Sunday, March 22, 2009

Jill Bolte Taylor's "My Stroke of Insight"

I enjoyed this book. It was a breezy read but I did gain some insights. I don't wholly buy her version of the left brain/right brain split. (Mind you I didn't have her experience of a major stroke, I'm just going on other material I've read.)

My Mother died of a brain tumour last year, so there were some bits in the book that I took very personally. I liked the bit about how Taylor needed people to come to her during recovery and give her their emotional support and reach out and touch them. I stroked my Mother and gave her as much verbal and physical support as I could during her last hour. She couldn't communicate, so reading this bit by Taylor about how she felt when she was trapped in a body that couldn't communicate gave me positive feedback. Here is the bit that I'm hoping dominated my Mother's last hours:
Prior to this experience with stroke, the cells in my left hemisphere had been capable of dominating the cells in my right hemisphere. The judging and analytical character in my left mind dominated my personality.

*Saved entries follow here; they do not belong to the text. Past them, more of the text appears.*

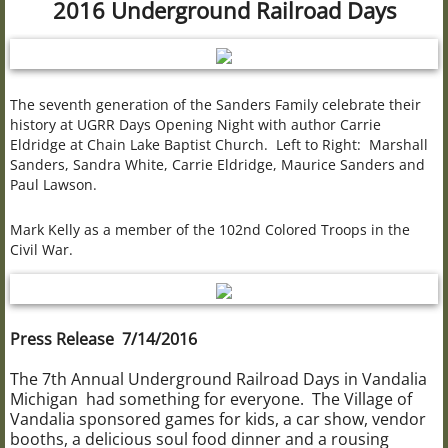
2016 Underground Railroad Days
Civil War 102nd USCT
The Bonine House
The seventh generation of the Sanders Family celebrate their
history at UGRR Days Opening Night with author Carrie
Bonine Research Library
Eldridge at Chain Lake Baptist Church. Left to Right: Marshall
Sanders, Sandra White, Carrie Eldridge, Maurice Sanders and
Paul Lawson.
Brownsville School
Mark Kelly as a member of the 102nd Colored Troops in the
The Carriage House
Civil War.
The Bogue House
Press Release 7/14/2016
UGRR "Wax Museum"
The 7th Annual Underground Railroad Days in Vandalia
Wax Museum Resources
Michigan had something for everyone. The Village of
Vandalia sponsored games for kids, a car show, vendor
booths, a delicious soul food dinner and a rousing
Christmas at Bonine House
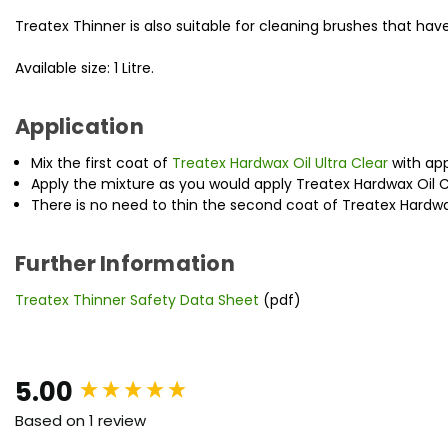
Treatex Thinner is also suitable for cleaning brushes that hav
Available size: 1 Litre.
Application
Mix the first coat of
Treatex Hardwax Oil Ultra Clear
with app
Apply the mixture as you would apply Treatex Hardwax Oil C
There is no need to thin the second coat of Treatex Hardwax
Further Information
Treatex Thinner Safety Data Sheet
(pdf)
New content loaded
5.00
Based on 1 review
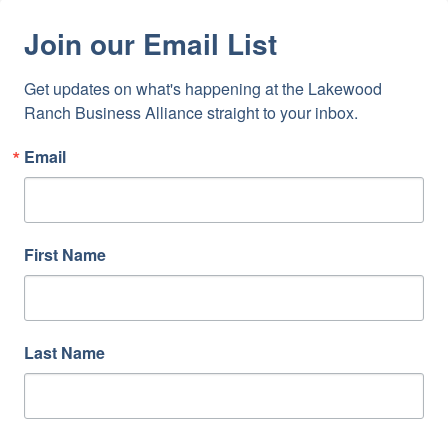
Join our Email List
Get updates on what's happening at the Lakewood 
Ranch Business Alliance straight to your inbox.
Email
First Name
Last Name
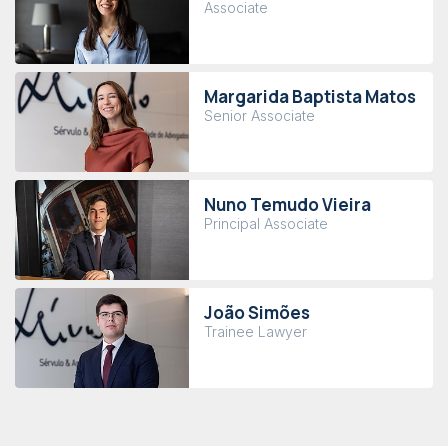
Associate
Margarida Baptista Matos
Senior Associate
Nuno Temudo Vieira
Principal Associate
João Simões
Trainee Lawyer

When I experienced the hemorrhage and lost my left hemisphere language center cells that defined my self, those cells could no longer inhibit the cells in my right mind. As a result, I have gained a clear delineation of the two very distinct characters cohabiting my cranium. The two halves of my brain don't just perceive and think in different ways at a neurological level, but they demonstrate very different values based upon the types of information they perceive, and thus exhibit very different personalities. My stroke of insight is that at the coree of my right hemisphere consciousness is a character that is directly connected to my feeling of deep inner peace. It is completely committed to the expression of peace, love, joy, and compassion in the world. (p. 133)
I do enjoy Taylor's attempt to get rid of the Dr. Jekyll/Mr. Hyde presentation of the two brain hemispheres, but she has substituted her own over-ambitious dualism (see p. 134). I believe she has over-generalized her own experience and even over-dramatized the distinction in her own experience. I have no factual basis for what I'm saying. I'm just responding to a story that seems to neat by half. I don't think the world is that crisp and clean.

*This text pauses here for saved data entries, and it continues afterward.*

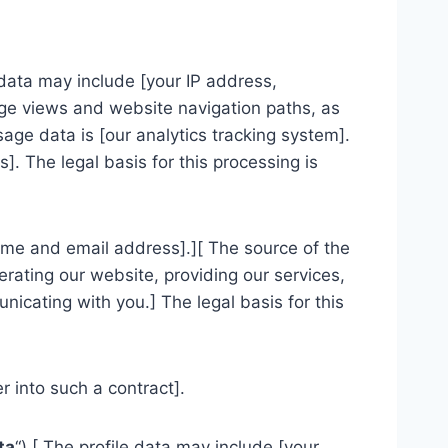
data may include [your IP address,
page views and website navigation paths, as
age data is [our analytics tracking system].
. The legal basis for this processing is
ame and email address].][ The source of the
rating our website, providing our services,
icating with you.] The legal basis for this
 into such a contract].
ta
“).[ The profile data may include [your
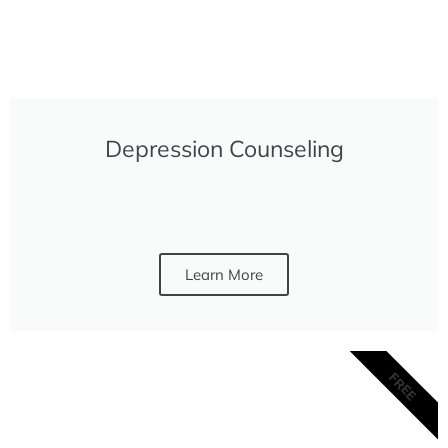
Depression Counseling
Learn More
FREE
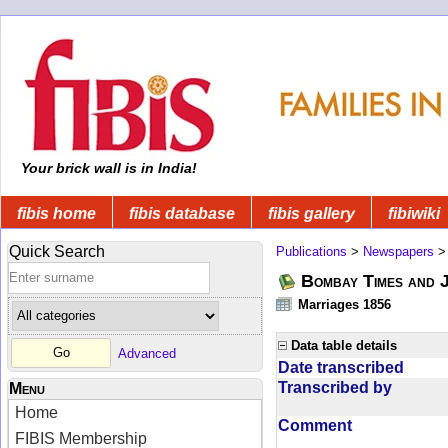
Your brick wall is in India!
fibis home
fibis database
fibis gallery
fibiwiki
Quick Search
Publications
>
Newspapers
Bombay Times and 
Marriages 1856
Data table details
Advanced
Date transcribed
Transcribed by
Menu
Home
Comment
FIBIS Membership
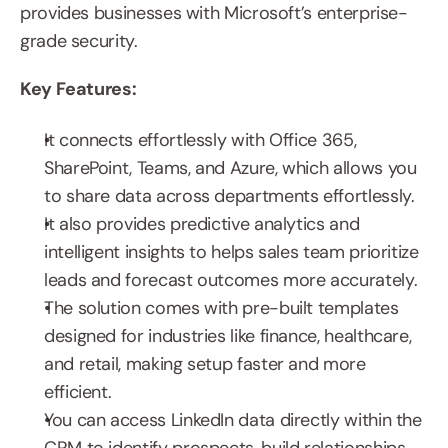
provides businesses with Microsoft’s enterprise-
grade security.
Key Features:
It connects effortlessly with Office 365, 
SharePoint, Teams, and Azure, which allows you 
to share data across departments effortlessly.
It also provides predictive analytics and 
intelligent insights to helps sales team prioritize 
leads and forecast outcomes more accurately.
The solution comes with pre-built templates 
designed for industries like finance, healthcare, 
and retail, making setup faster and more 
efficient.
You can access LinkedIn data directly within the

Ignoring the minor squabbles I have with her presentation, I did enjoy the book. It is meant for the general reader, so it doesn't give you any great scientific insight. But it does provide you with some thoughtful material to inspire you to perhaps dig deeper. The thrust isn't to provide you with brain science. It is meant to provide insight to those dealing with those suffering from a stroke. In that regard, it carries an important message for medical staff, friends, and family. I know from my Mother's experience, the hospital was not the healing place it should have been. Jill Taylor had much more luck and had a better hospital, better support team, and a Mother who -- it appears -- did a heroic job in bringing her daughter back from a massive stroke. I hope the message of this book gets wider circulation because it would both give hope and actually save and improve the lives of stroke victims.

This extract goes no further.